** Opening THE DATA block **
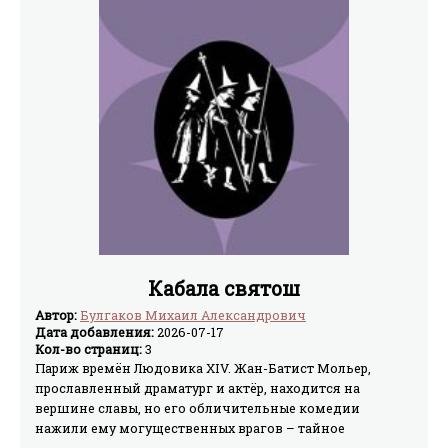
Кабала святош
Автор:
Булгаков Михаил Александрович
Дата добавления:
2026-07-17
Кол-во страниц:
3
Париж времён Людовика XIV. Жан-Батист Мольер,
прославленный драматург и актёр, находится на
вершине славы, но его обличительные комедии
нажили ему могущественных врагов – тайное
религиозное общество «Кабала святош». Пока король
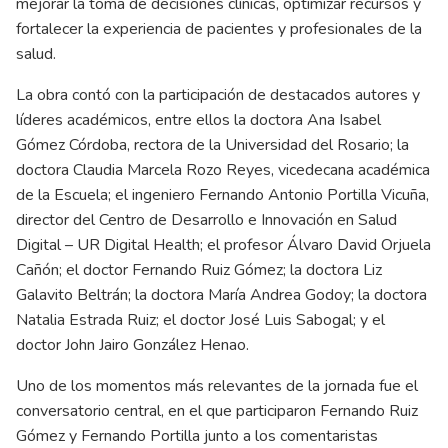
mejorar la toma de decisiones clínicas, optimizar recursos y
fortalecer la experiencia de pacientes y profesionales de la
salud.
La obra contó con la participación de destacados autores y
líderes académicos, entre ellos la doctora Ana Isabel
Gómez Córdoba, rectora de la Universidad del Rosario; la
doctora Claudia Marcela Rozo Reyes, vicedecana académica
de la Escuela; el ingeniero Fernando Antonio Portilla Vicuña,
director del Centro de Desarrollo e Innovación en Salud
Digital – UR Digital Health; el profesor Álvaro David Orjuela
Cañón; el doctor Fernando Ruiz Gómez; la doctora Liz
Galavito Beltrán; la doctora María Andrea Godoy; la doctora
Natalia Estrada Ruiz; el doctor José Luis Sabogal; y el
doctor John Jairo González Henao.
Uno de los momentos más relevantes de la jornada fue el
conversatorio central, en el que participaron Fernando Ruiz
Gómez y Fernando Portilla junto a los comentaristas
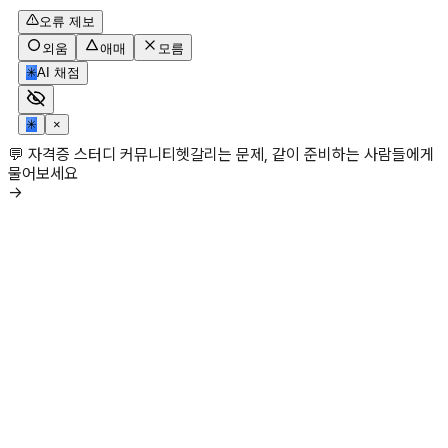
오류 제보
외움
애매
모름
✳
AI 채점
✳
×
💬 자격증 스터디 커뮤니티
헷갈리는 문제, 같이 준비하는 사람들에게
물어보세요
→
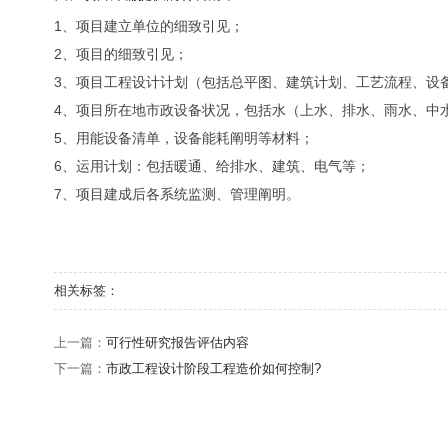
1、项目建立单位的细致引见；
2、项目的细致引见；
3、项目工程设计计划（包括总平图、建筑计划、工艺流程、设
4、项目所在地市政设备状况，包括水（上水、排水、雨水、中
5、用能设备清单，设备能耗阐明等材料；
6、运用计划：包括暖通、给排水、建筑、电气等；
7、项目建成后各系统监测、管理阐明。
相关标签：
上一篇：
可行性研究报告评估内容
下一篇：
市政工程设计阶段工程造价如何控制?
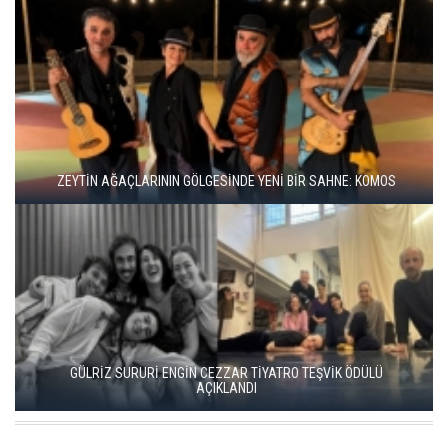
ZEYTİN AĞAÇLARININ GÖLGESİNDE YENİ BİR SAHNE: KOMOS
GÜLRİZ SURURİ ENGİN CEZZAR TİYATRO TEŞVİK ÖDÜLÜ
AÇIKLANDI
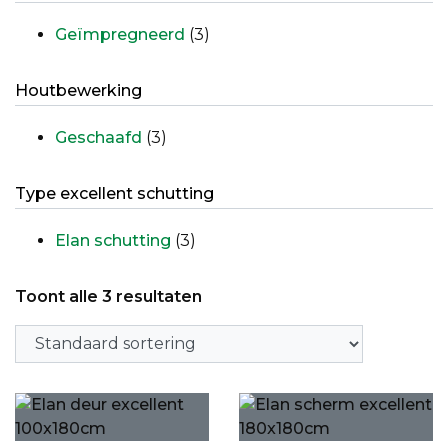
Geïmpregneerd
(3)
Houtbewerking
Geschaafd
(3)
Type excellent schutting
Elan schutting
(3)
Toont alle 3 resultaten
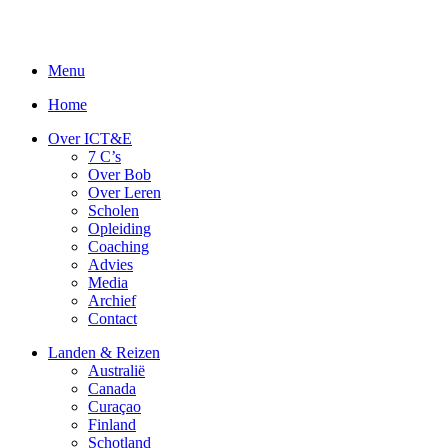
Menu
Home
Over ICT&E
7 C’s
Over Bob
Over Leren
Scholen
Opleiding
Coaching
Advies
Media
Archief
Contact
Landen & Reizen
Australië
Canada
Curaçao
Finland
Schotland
** Closing THE DATA block **
Copy, without the pictures, exactly the lines from the line with "GÜLRİZ SURURİ ENGİN" through the end of the material above, both ends included.

GÜLRİZ SURURİ ENGİN CEZZAR TİYATRO TEŞVİK ÖDÜLÜ
AÇIKLANDI
Geïmpregneerd
(3)
Houtbewerking
Geschaafd
(3)
Type excellent schutting
Elan schutting
(3)
Toont alle 3 resultaten
Menu
Home
Over ICT&E
7 C’s
Over Bob
Over Leren
Scholen
Opleiding
Coaching
Advies
Media
Archief
Contact
Landen & Reizen
Australië
Canada
Curaçao
Finland
Schotland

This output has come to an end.